The part below that opens with the line containing "4) 第3楽章： Scherzo." and closes with the line containing "Coberturas e Fachadas" should be copied exactly, minus any pictures.

━━━━━ Records shown ━━━━━

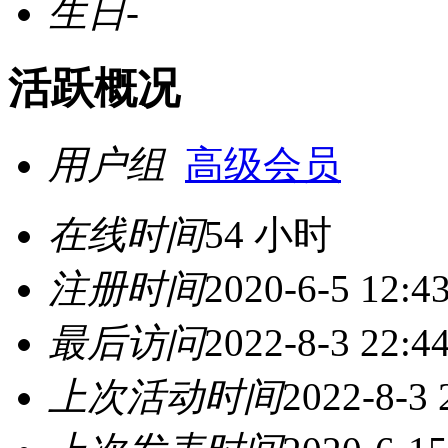
生日
-
活跃概况
用户组
高级会员
在线时间
54 小时
注册时间
2020-6-5 12:4
最后访问
2022-8-3 22:4
上次活动时间
2022-8-3 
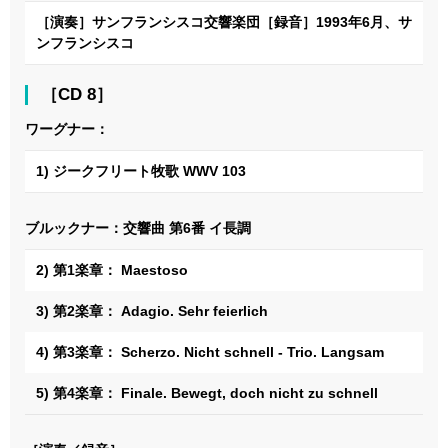
［演奏］サンフランシスコ交響楽団［録音］1993年6月、サ
ンフランシスコ
［CD 8］
ワーグナー：
1) ジークフリート牧歌 WWV 103
ブルックナー：交響曲 第6番 イ長調
2) 第1楽章： Maestoso
3) 第2楽章： Adagio. Sehr feierlich
4) 第3楽章： Scherzo. Nicht schnell - Trio. Langsam
5) 第4楽章： Finale. Bewegt, doch nicht zu schnell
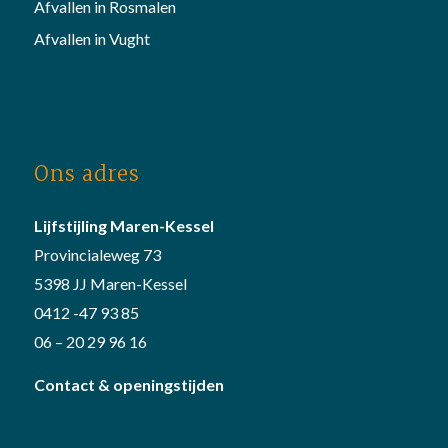
Afvallen in Rosmalen
Afvallen in Vught
Ons adres
Lijfstijling Maren-Kessel
Provincialeweg 73
5398 JJ Maren-Kessel
0412 -47 93 85
06 – 20 29 96 16
Contact & openingstijden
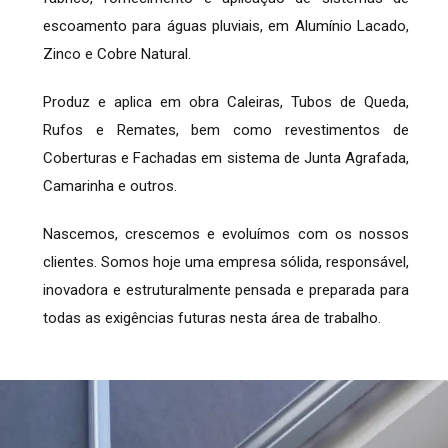
escoamento para águas pluviais, em Alumínio Lacado,
Zinco e Cobre Natural.
Produz e aplica em obra Caleiras, Tubos de Queda,
Rufos e Remates, bem como revestimentos de
Coberturas e Fachadas em sistema de Junta Agrafada,
Camarinha e outros.
Nascemos, crescemos e evoluímos com os nossos
clientes. Somos hoje uma empresa sólida, responsável,
inovadora e estruturalmente pensada e preparada para
todas as exigências futuras nesta área de trabalho.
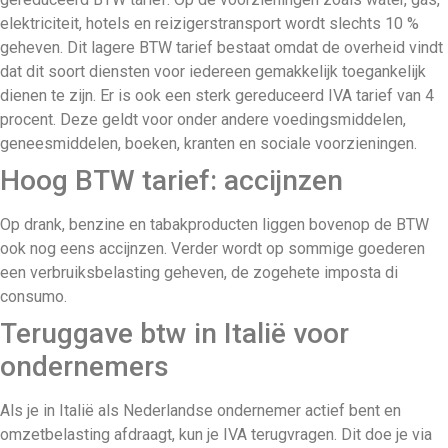
elektriciteit, hotels en reizigerstransport wordt slechts 10 %
geheven. Dit lagere BTW tarief bestaat omdat de overheid vindt
dat dit soort diensten voor iedereen gemakkelijk toegankelijk
dienen te zijn. Er is ook een sterk gereduceerd IVA tarief van 4
procent. Deze geldt voor onder andere voedingsmiddelen,
geneesmiddelen, boeken, kranten en sociale voorzieningen.
Hoog BTW tarief: accijnzen
Op drank, benzine en tabakproducten liggen bovenop de BTW
ook nog eens accijnzen. Verder wordt op sommige goederen
een verbruiksbelasting geheven, de zogehete imposta di
consumo.
Teruggave btw in Italië voor
ondernemers
Als je in Italië als Nederlandse ondernemer actief bent en
omzetbelasting afdraagt, kun je IVA terugvragen. Dit doe je via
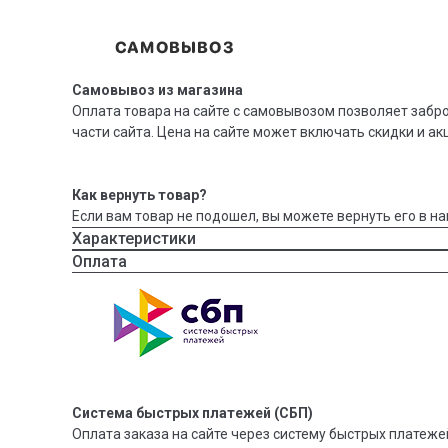
Самовывоз из магазина
Оплата товара на сайте с самовывозом позволяет забр
части сайта. Цена на сайте может включать скидки и ак
Как вернуть товар?
Если вам товар не подошел, вы можете вернуть его в на
Характеристики
Оплата
Система быстрых платежей (СБП)
Оплата заказа на сайте через систему быстрых платежей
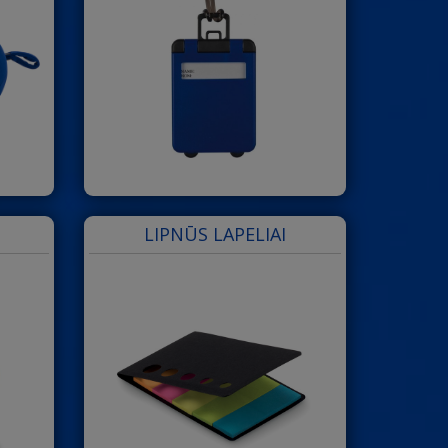
LIPNŪS LAPELIAI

━━━━━

Result below:
4) 第3楽章： Scherzo. Nicht schnell - Trio. Langsam
5) 第4楽章： Finale. Bewegt, doch nicht zu schnell
Afvallen in Rosmalen
Afvallen in Vught
Ons adres
Lijfstijling Maren-Kessel
Provincialeweg 73
5398 JJ Maren-Kessel
0412 -47 93 85
06 – 20 29 96 16
Contact & openingstijden
escoamento para águas pluviais, em Alumínio Lacado,
Zinco e Cobre Natural.
Produz e aplica em obra Caleiras, Tubos de Queda,
Rufos e Remates, bem como revestimentos de
Coberturas e Fachadas em sistema de Junta Agrafada,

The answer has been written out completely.